その後、まだ時間があったのでKYOEIさんの方に移動しました。いつもMさんと話すのですが、今回もずっと話し込んでしまいました。購入したのは天文雑誌2誌だけで、申し訳ないくらいです。Mさんは野鳥の方でも活躍されているとのことで、天文と野鳥の違いをいろいろ聞くことができ、なかなか興味深かったです。「天文に興味がある人は野鳥にあまり興味がなくて、野鳥に興味がある人はもれなく星にも興味がある」とか、「野鳥の方では天文ほど機材が重要ではなく、撮影にそれほどこだわるわけでもない」とかです。なんか聞いていると、都会でも田舎でも場所をあまり選ばず、昼間に見ることができて、色も豊かで、曇りでも雪でも楽しめてと、星に比べてなんかものすごく健全な気がしました。星は機材は大変だし、基本的に夜だけだし、月にも左右されるしで、なんでこんなに苦労するのかと思いますが、まあこの苦労もまた楽しいんですよね。

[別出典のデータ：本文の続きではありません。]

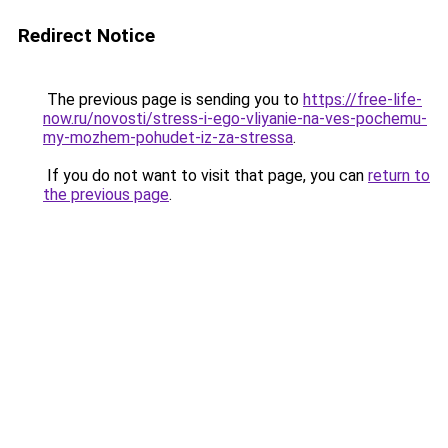
Redirect Notice
The previous page is sending you to
https://free-life-
now.ru/novosti/stress-i-ego-vliyanie-na-ves-pochemu-
my-mozhem-pohudet-iz-za-stressa
.
If you do not want to visit that page, you can
return to
the previous page
.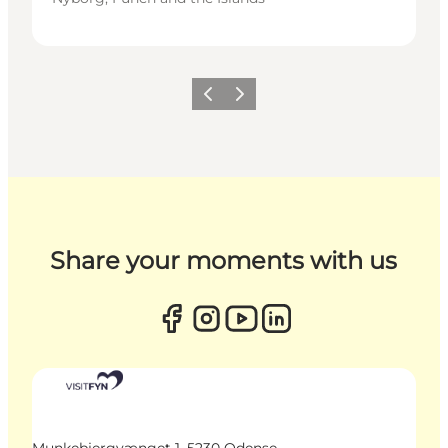
Previous
Next
Share your moments with us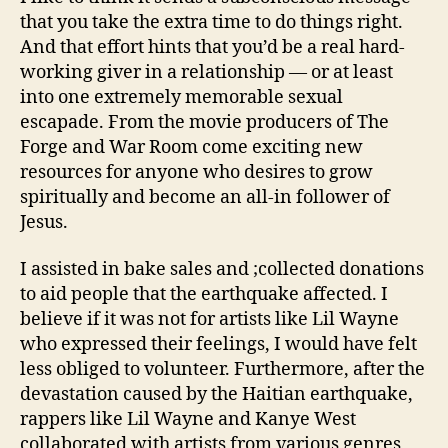
that you take the extra time to do things right.
And that effort hints that you’d be a real hard-
working giver in a relationship — or at least
into one extremely memorable sexual
escapade. From the movie producers of The
Forge and War Room come exciting new
resources for anyone who desires to grow
spiritually and become an all-in follower of
Jesus.
I assisted in bake sales and ;collected donations
to aid people that the earthquake affected. I
believe if it was not for artists like Lil Wayne
who expressed their feelings, I would have felt
less obliged to volunteer. Furthermore, after the
devastation caused by the Haitian earthquake,
rappers like Lil Wayne and Kanye West
collaborated with artists from various genres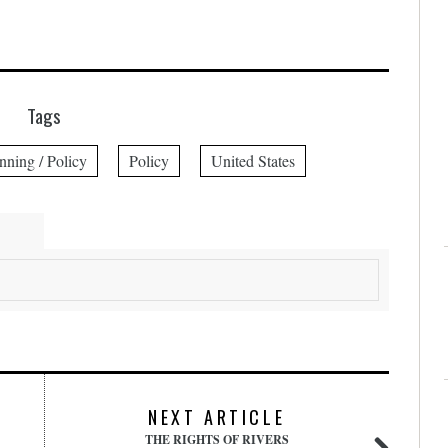
Tags
nning / Policy
Policy
United States
NEXT ARTICLE
THE RIGHTS OF RIVERS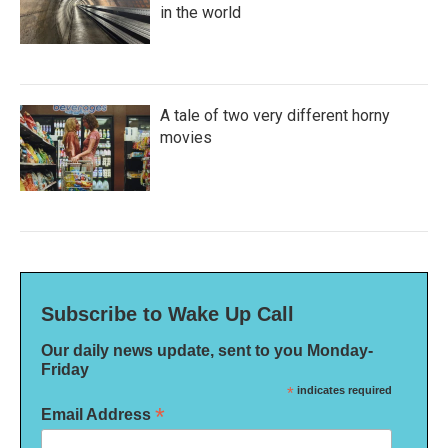
in the world
A tale of two very different horny
movies
Subscribe to Wake Up Call
Our daily news update, sent to you Monday-
Friday
*
indicates required
*
Email Address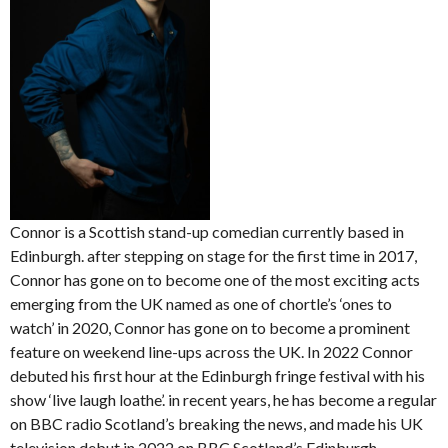
Connor is a Scottish stand-up comedian currently based in
Edinburgh. after stepping on stage for the first time in 2017,
Connor has gone on to become one of the most exciting acts
emerging from the UK named as one of chortle’s ‘ones to
watch’ in 2020, Connor has gone on to become a prominent
feature on weekend line-ups across the UK. In 2022 Connor
debuted his first hour at the Edinburgh fringe festival with his
show ‘live laugh loathe’. in recent years, he has become a regular
on BBC radio Scotland’s breaking the news, and made his UK
television debut in 2022 on BBC Scotland’s Edinburgh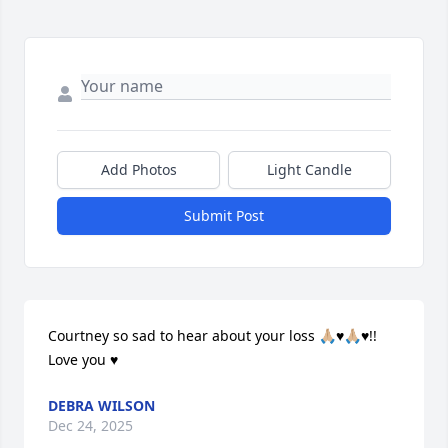
Add Photos
Light Candle
Submit Post
Courtney so sad to hear about your loss 🙏🏼♥️🙏🏼♥️!! 
Love you ♥️
DEBRA WILSON
Dec 24, 2025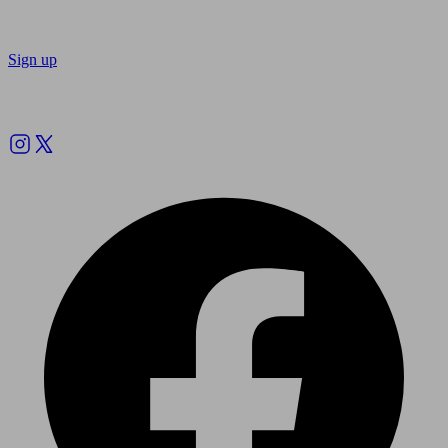
Sign up
Follow us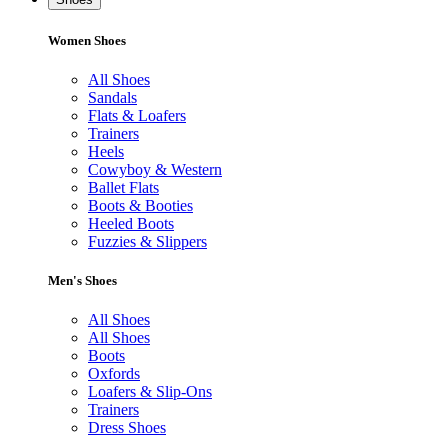
Women Shoes
All Shoes
Sandals
Flats & Loafers
Trainers
Heels
Cowyboy & Western
Ballet Flats
Boots & Booties
Heeled Boots
Fuzzies & Slippers
Men's Shoes
All Shoes
All Shoes
Boots
Oxfords
Loafers & Slip-Ons
Trainers
Dress Shoes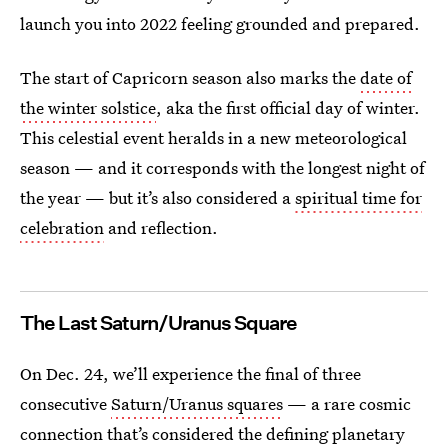
launch you into 2022 feeling grounded and prepared.
The start of Capricorn season also marks the
date of
the winter solstice
, aka the first official day of winter.
This celestial event heralds in a new meteorological
season — and it corresponds with the longest night of
the year — but it’s also considered a
spiritual time for
celebration
and reflection.
The Last Saturn/Uranus Square
On Dec. 24, we’ll experience the final of three
consecutive
Saturn/Uranus squares
— a rare cosmic
connection that’s considered the defining planetary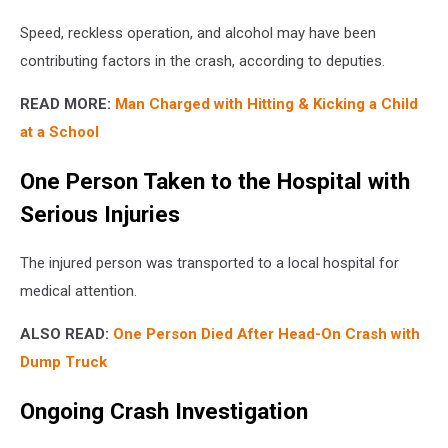
Speed, reckless operation, and alcohol may have been
contributing factors in the crash, according to deputies.
READ MORE:
Man Charged with Hitting & Kicking a Child
at a School
One Person Taken to the Hospital with
Serious Injuries
The injured person was transported to a local hospital for
medical attention.
ALSO READ:
One Person Died After Head-On Crash with
Dump Truck
Ongoing Crash Investigation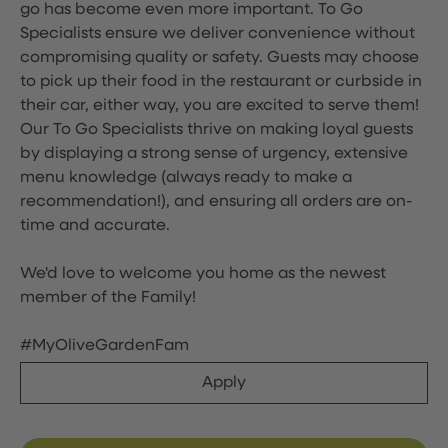
go has become even more important. To Go
Specialists ensure we deliver convenience without
compromising quality or safety. Guests may choose
to pick up their food in the restaurant or curbside in
their car, either way, you are excited to serve them!
Our To Go Specialists thrive on making loyal guests
by displaying a strong sense of urgency, extensive
menu knowledge (always ready to make a
recommendation!), and ensuring all orders are on-
time and accurate.
We'd love to welcome you home as the newest
member of the Family!
#MyOliveGardenFam
Apply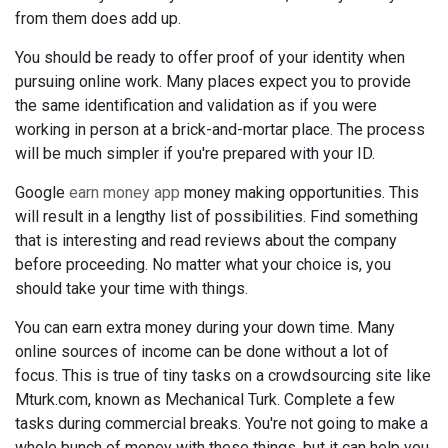
from them does add up.
You should be ready to offer proof of your identity when
pursuing online work. Many places expect you to provide
the same identification and validation as if you were
working in person at a brick-and-mortar place. The process
will be much simpler if you're prepared with your ID.
Google
earn money app
money making opportunities. This
will result in a lengthy list of possibilities. Find something
that is interesting and read reviews about the company
before proceeding. No matter what your choice is, you
should take your time with things.
You can earn extra money during your down time. Many
online sources of income can be done without a lot of
focus. This is true of tiny tasks on a crowdsourcing site like
Mturk.com, known as Mechanical Turk. Complete a few
tasks during commercial breaks. You're not going to make a
whole bunch of money with these things, but it can help you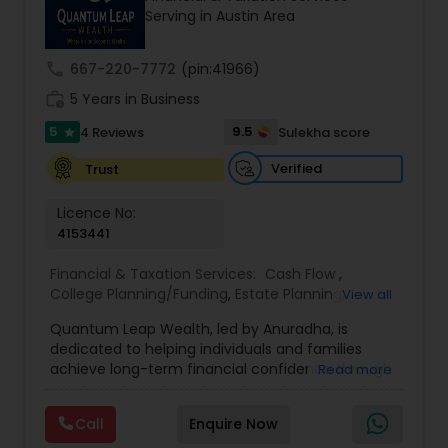
Serving in Austin Area
prior financial industry knowledge to launch a
successful business in this industry part-time to
achieve full-time success.
call
667-220-7772
(pin:41966)
work_history
5 Years in Business
5
9.5
4 Reviews
Sulekha score
star
Verified
Trust
Licence No:
4153441
Financial & Taxation Services:
Cash Flow
,
College Planning/Funding
,
Estate Planning
,
View all
Financial Advisor
,
Financial Planning
,
Income Tax
Quantum Leap Wealth, led by Anuradha, is
Filing
,
Investment Management
,
Long Term Care
dedicated to helping individuals and families
Insurance
,
Notary Services
,
Personal Tax Planning
,
achieve long-term financial confidence through
Read more
Retirement Planning
strategic wealth planning and personalized
financial solutions. With a focus on wealth
Call
Enquire Now
creation, protection, retirement readiness, and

あと、子供が観察会や観望会で参加するのはどちらも同じですが、野鳥の方でも天文と同じように年配の方が多くて、若い人があまり参加していないことに危機感を感じているようです。すでに若手だけの野鳥の会みたいなのにも力を入れているとか、対策にも乗り出しているとのことです。天文も若い人がなかなか入ってこないので、Mさんも危惧していました。趣味として縮小してしまうのは残念です。なんとしても裾野を広げたいというので、Mさんと一緒に盛り上がっていました。電視観望がその助けになればと思っています。

あ、そういえばここでもY君の話が出ました。Y君の行動力すごいです。Y君みたいな若い人がどんどん出てくれば安泰だとおもうのですが。

あと、帰る時間ギリギリで頑張ってスターベースにもよったのですが、定休日があることをすっかり忘れていて、店の前で呆然としてしまいました。仕方ないので、店に寄る分のあまった時間で、近くにある「麺屋武蔵」でつけ麺を食べてきました。美味しかったです。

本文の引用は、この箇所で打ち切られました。